How to navigate the "Fuck It" part

This is a follow-up post to "How to Know When Fuck It is Fake Freedom."

Saying “Fuck It” to a thing that matters to you, be it sobriety, a challenging practice, a commitment you've made and now struggle with… well, that sense of freedom is short-lived. 

When we collapse around something important, it is not real liberty.

There are, of course, moments when Fuck It feels great, liberating, like you've just escaped the gaping maw of the control beast. 
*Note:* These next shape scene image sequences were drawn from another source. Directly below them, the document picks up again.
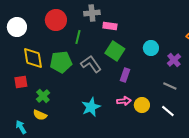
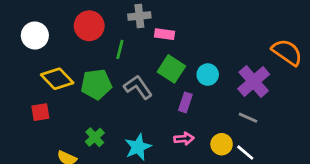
cyan circle: (151, 48) -> (208, 75), moved
yellow diamond: (33, 58) -> (57, 79), turned -35
purple cross: (174, 60) -> (254, 81), size x1.6
green cross: (43, 96) -> (95, 137), moved
yellow circle: (142, 105) -> (222, 144), moved

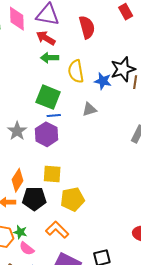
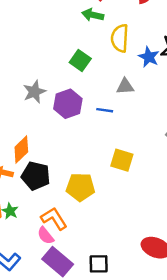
green square: (48, 97) -> (80, 61), size x0.7
blue line: (54, 116) -> (105, 110), moved
yellow square: (52, 174) -> (122, 160), moved
pink semicircle: (27, 249) -> (46, 236), moved

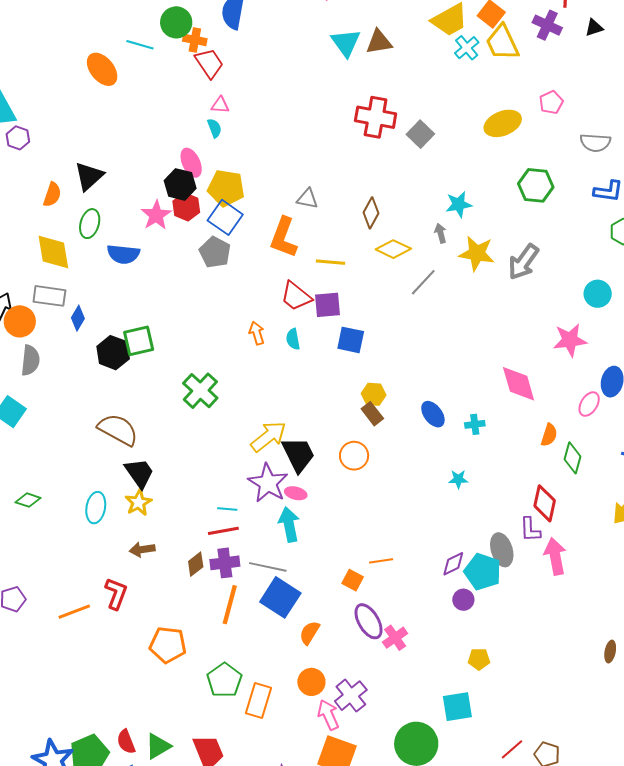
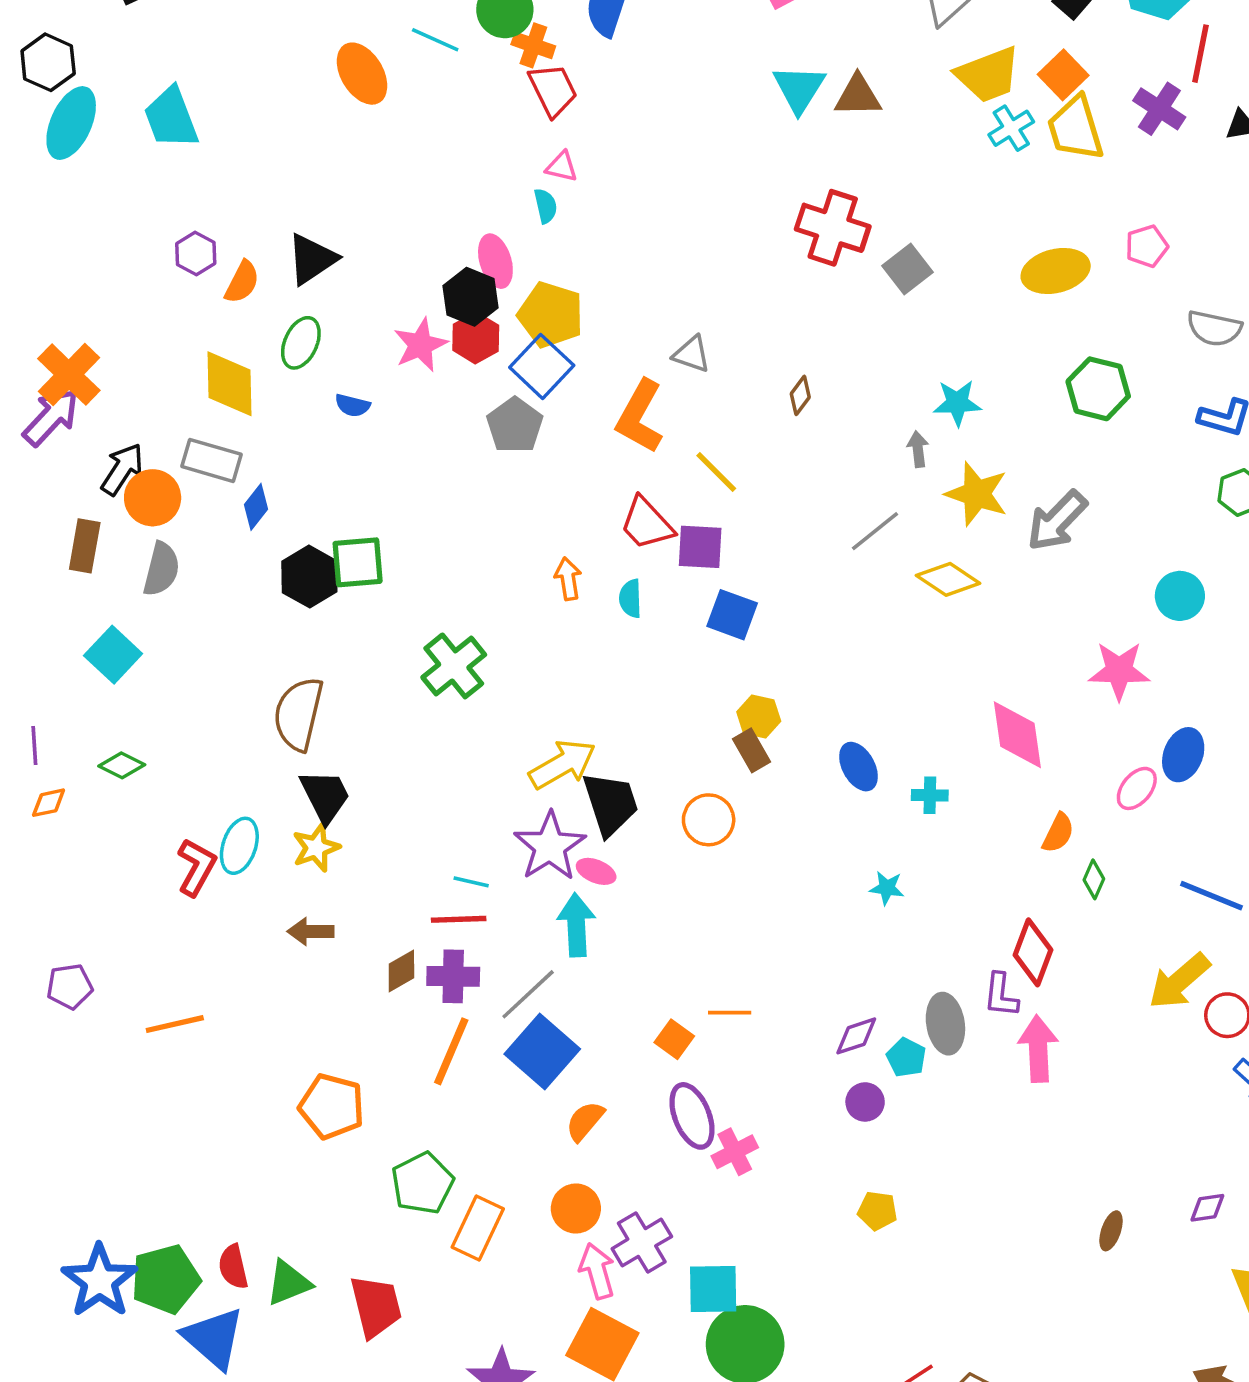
purple hexagon: (18, 138) -> (196, 253), moved
brown diamond: (371, 213) -> (800, 395), size x0.7
yellow diamond: (393, 249) -> (948, 579), moved
blue semicircle: (123, 254) -> (353, 405), size x0.6
yellow line: (331, 262) -> (716, 472), turned 32
brown semicircle: (118, 430) -> (298, 714), turned -114
green diamond: (573, 458) -> (1094, 879), size x0.7
green diamond: (28, 500) -> (122, 765), moved
gray line: (268, 567) -> (528, 994), turned -63
cyan pentagon: (483, 572) -> (906, 1057), size x0.6
red L-shape: (116, 594) -> (197, 867), moved
cyan square: (457, 707) -> (713, 1289), moved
But the sense of freedom you get from Fuck It is fleeting and comes at a great cost: faith and trust in oneself and the ability to keep commitments.

I KNOW this.

And yet, like you, I still have a hard time remaining committed to tough things.

Eating to care for my blood sugar, when I'd rather not pay any attention to it.
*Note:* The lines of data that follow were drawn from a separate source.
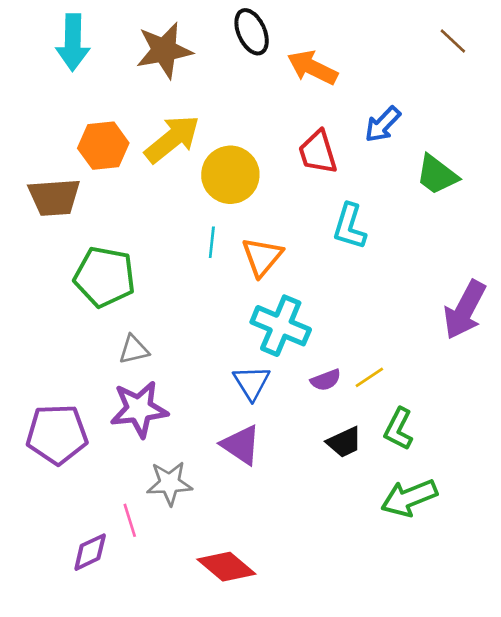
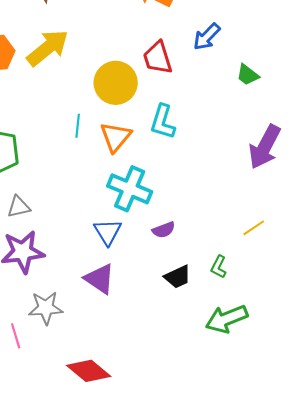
yellow circle: (230, 175) -> (116, 83), moved
green trapezoid: (437, 175) -> (248, 75), size x0.7
cyan L-shape: (350, 226) -> (163, 122), moved
purple arrow: (465, 310) -> (265, 147), moved
yellow line: (369, 377) -> (254, 228), moved
green L-shape: (399, 429) -> (219, 267), size x0.7

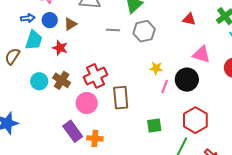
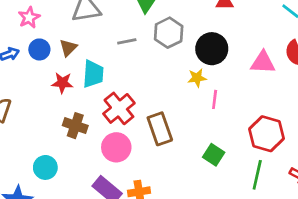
cyan trapezoid: (34, 40) -> (93, 74), moved
pink triangle: (201, 54) -> (263, 62), moved
black circle: (187, 80) -> (212, 49), moved
cyan circle: (39, 81) -> (45, 167), moved
green square: (154, 125) -> (214, 155), turned -35

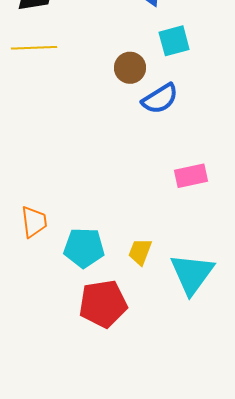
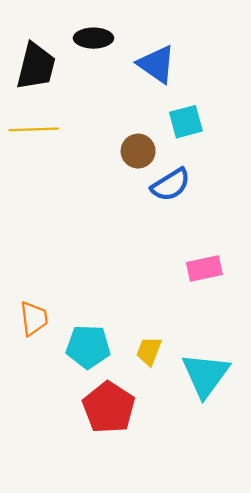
red pentagon: (103, 304) -> (109, 408), turned -30

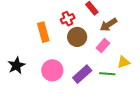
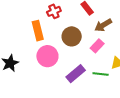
red cross: (68, 19) -> (54, 11), moved
pink circle: (52, 70) -> (47, 56), moved

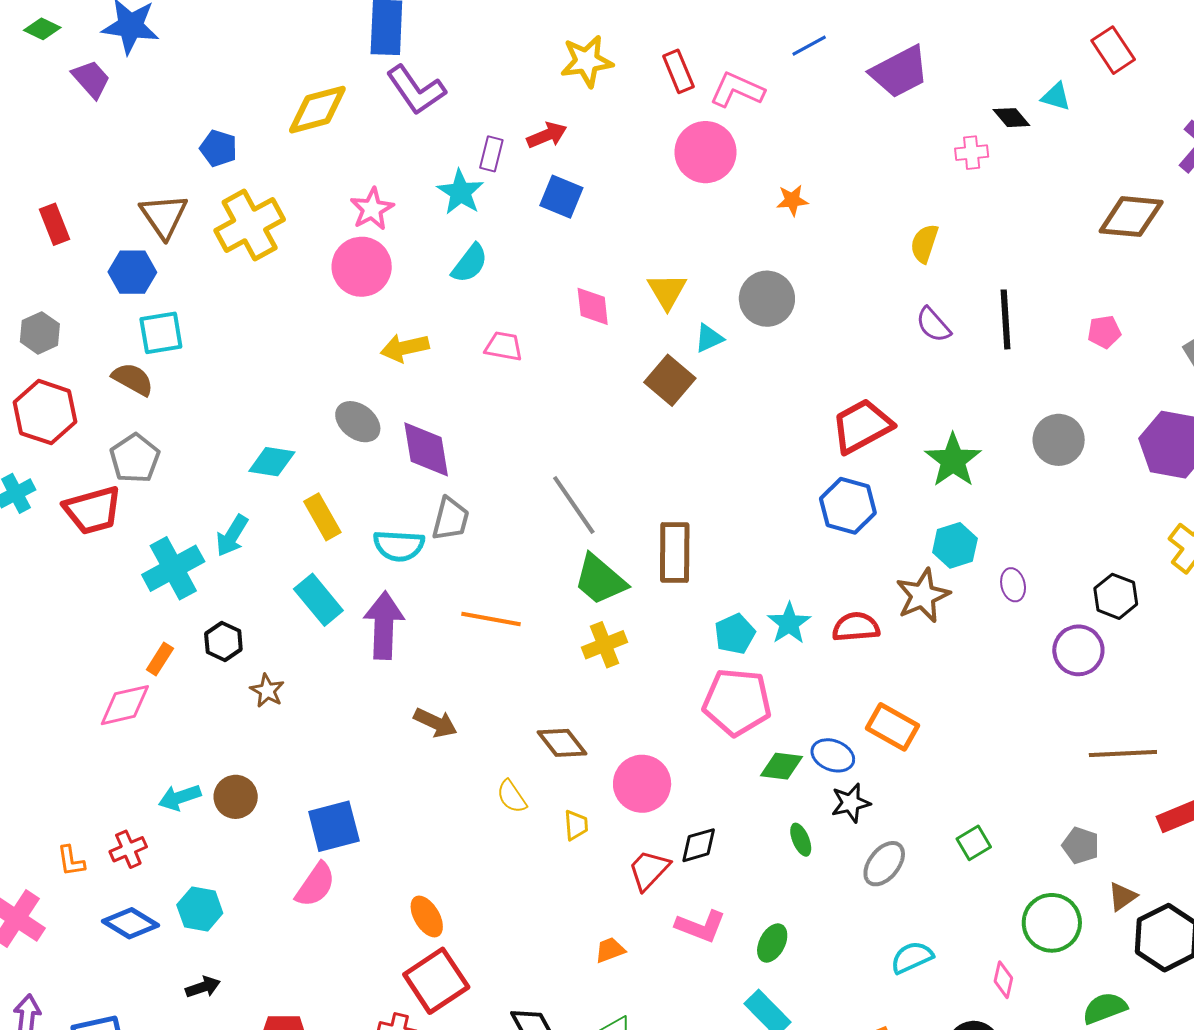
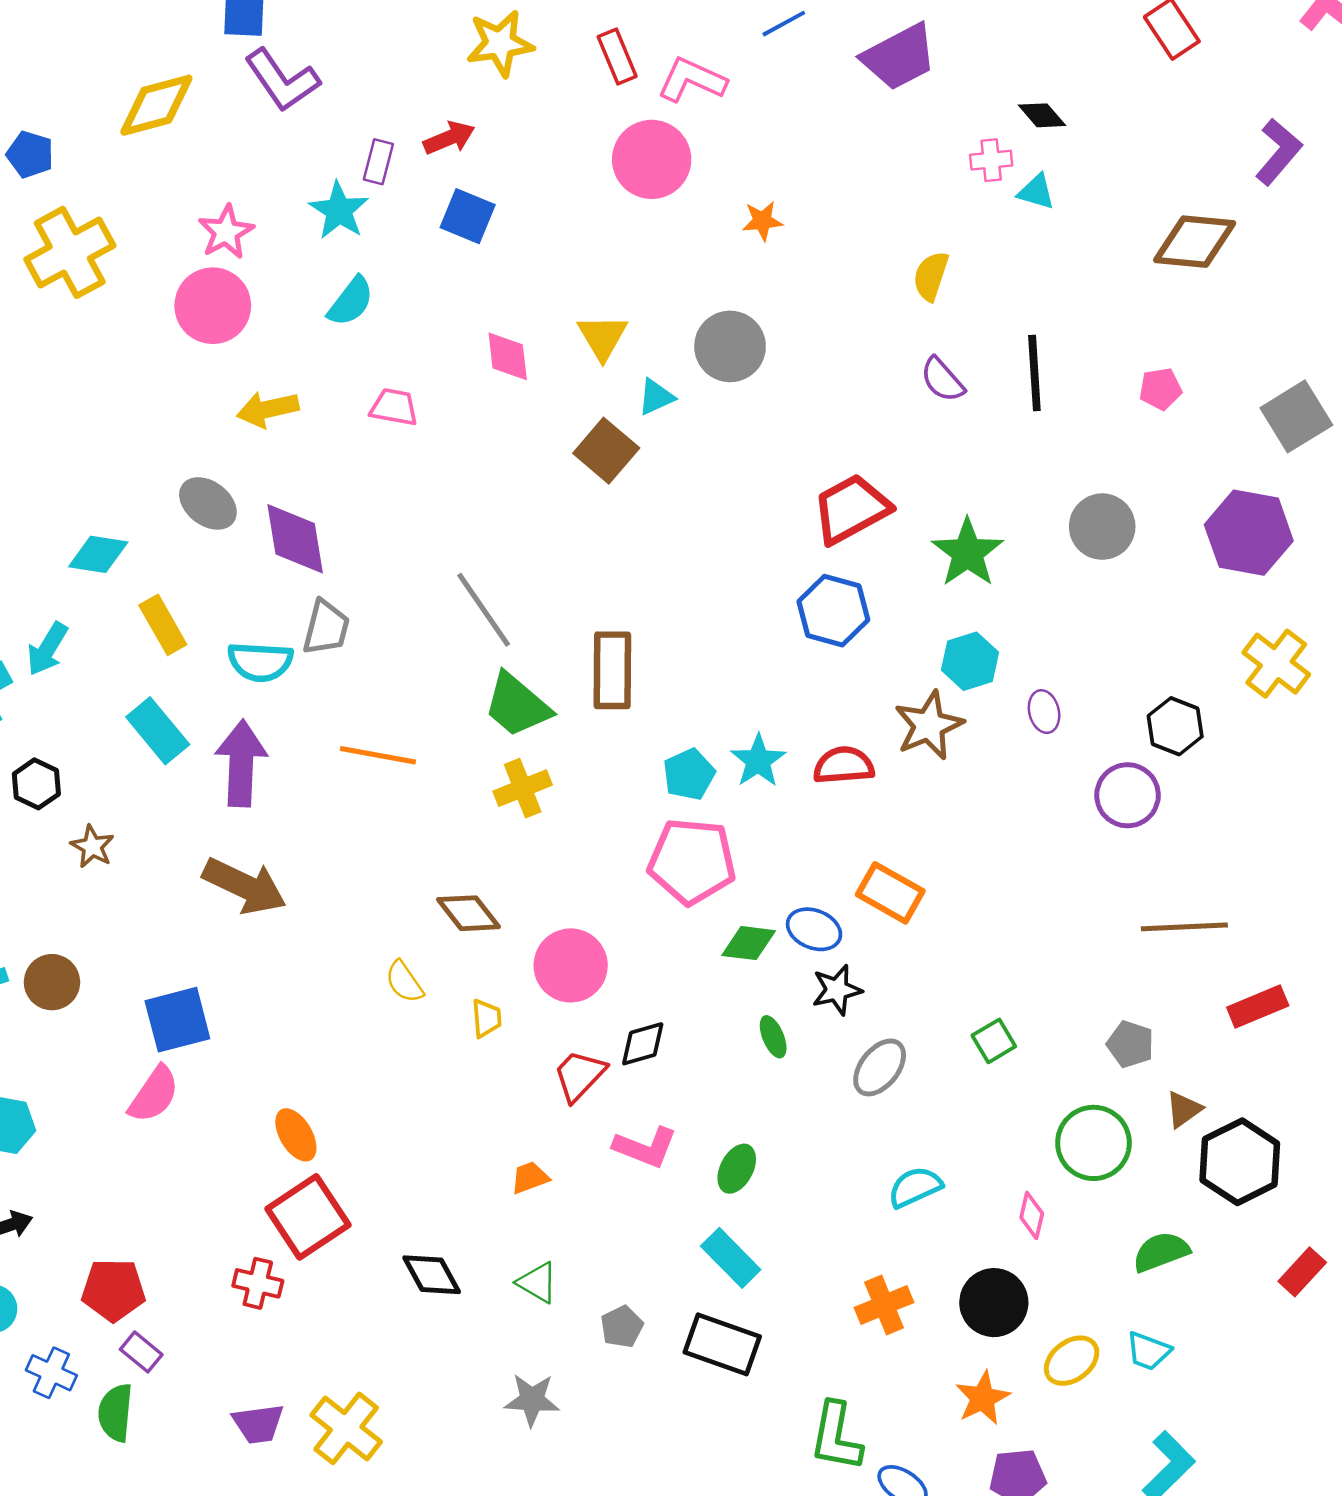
cyan triangle: (1056, 97) -> (1036, 192), moved
brown arrow: (435, 723) -> (245, 886), moved, size x1.5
Making sure I move my body every day when I don't always want to.

It's easier to say "Fuck It" than to do the hard work of showing up for the relationship, that all-important relationship, with myself. 

Maybe you know exactly what I'm talking about. I bet you do. 

So how, then, do you stay committed to long-term plans and goals when, in the moment, all you want to do is feel the rush of relief from NOT having to do whatever hard thing you've promised yourself you will do? 

If you've been reading Glitter Joyride for a while, you probably have realized that the questions I'm exploring in this How to be Human series are not theoretical.

They are the things I'm exploring, discovering, questioning, and figuring out. 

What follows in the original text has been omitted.